I watched my mom handle life head-on and with an upbeat and positive demeanor that belied any heartbreak that was lying beneath the surface. I know she was heartbroken. She lost the love of her life. But mom believes life is too short to let our hearts be ruled by negative emotions like anguish, anger or fear.
It was mom’s example of resilience that I leaned into when I was diagnosed with cancer in 2012.
Eleven months of treatment sucked, to be honest, and there are side effects that are still making themselves known all these years later, but from the outset I was determined to be optimistic about my outcome and to have a positive but not polly-annaish attitude about everything that came at Sarah and me.
Ten years on I can say we made it through thanks to our love for each other, the support of our family and friends, my amazing medical team, and our faith in God.
Cancer made me a gratitude evangelist. I’ve seen the power of gratitude firsthand as a patient in treatment and in my life since cancer. One of the statistics I love to share is this one: expressing gratitude can make you up to 25 percent happier. Who couldn’t use more happiness?
I keep a gratitude journal. Every night before I go to bed I spend about five minutes writing down three things for which I am grateful. Almost always, what I’m grateful for are people or experiences. Dinner with friends, great conversations over bourbon or coffee, laughter or tears. The small things that are actually the big things.

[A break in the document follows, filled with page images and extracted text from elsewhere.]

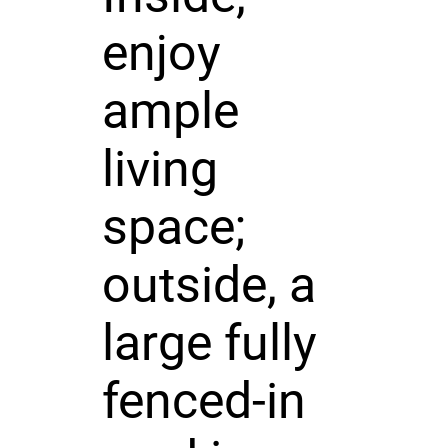
enjoy
ample
living
space;
outside, a
large fully
fenced-in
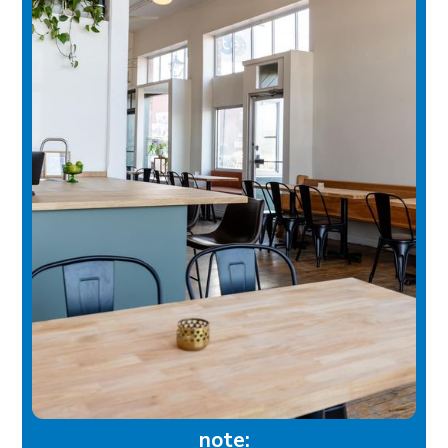
note:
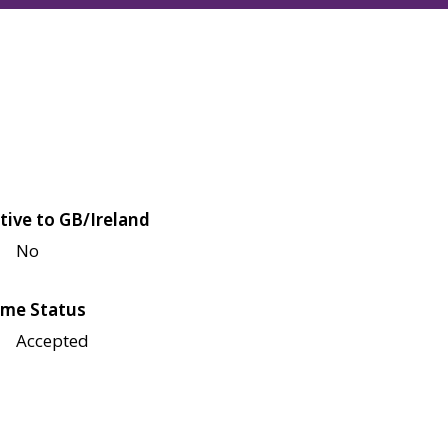
tive to GB/Ireland
No
me Status
Accepted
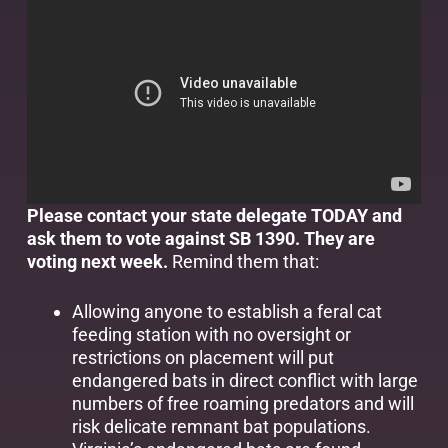
Please contact your state delegate TODAY and
ask them to vote against SB 1390. They are
voting next week.
Remind them that:
Allowing anyone to establish a feral cat
feeding station with no oversight or
restrictions on placement will put
endangered bats in direct conflict with large
numbers of free roaming predators and will
risk delicate remnant bat populations.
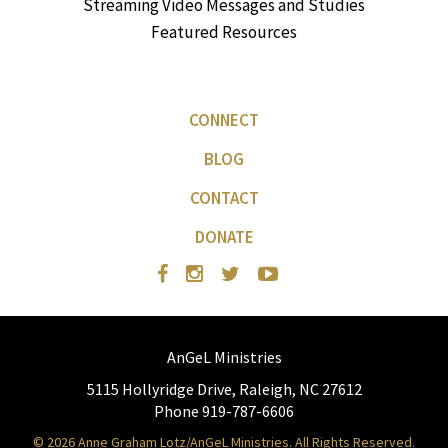
Streaming Video Messages and Studies
Featured Resources
CONNECT
BLOG
CONTACT
DONATE
AnGeL Ministries
5115 Hollyridge Drive, Raleigh, NC 27612
Phone 919-787-6606
© 2026 Anne Graham Lotz/AnGeL Ministries. All Rights Reserved.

Because of cancer, I am fierce advocate, sharing my story with anyone who will listen about ways to make life better for cancer patients, survivors and their families. It is for this work that I was invited to stand on that stage in Racine, Wisconsin, a few weeks ago.
My mom laid the foundation for the life I have. From letting me chase my dreams to being an example of resilience, I am grateful for all she gave me. It’s worth far more than standing on stage for a photo op, but it’s a start.
Thank you for the privilege of your time.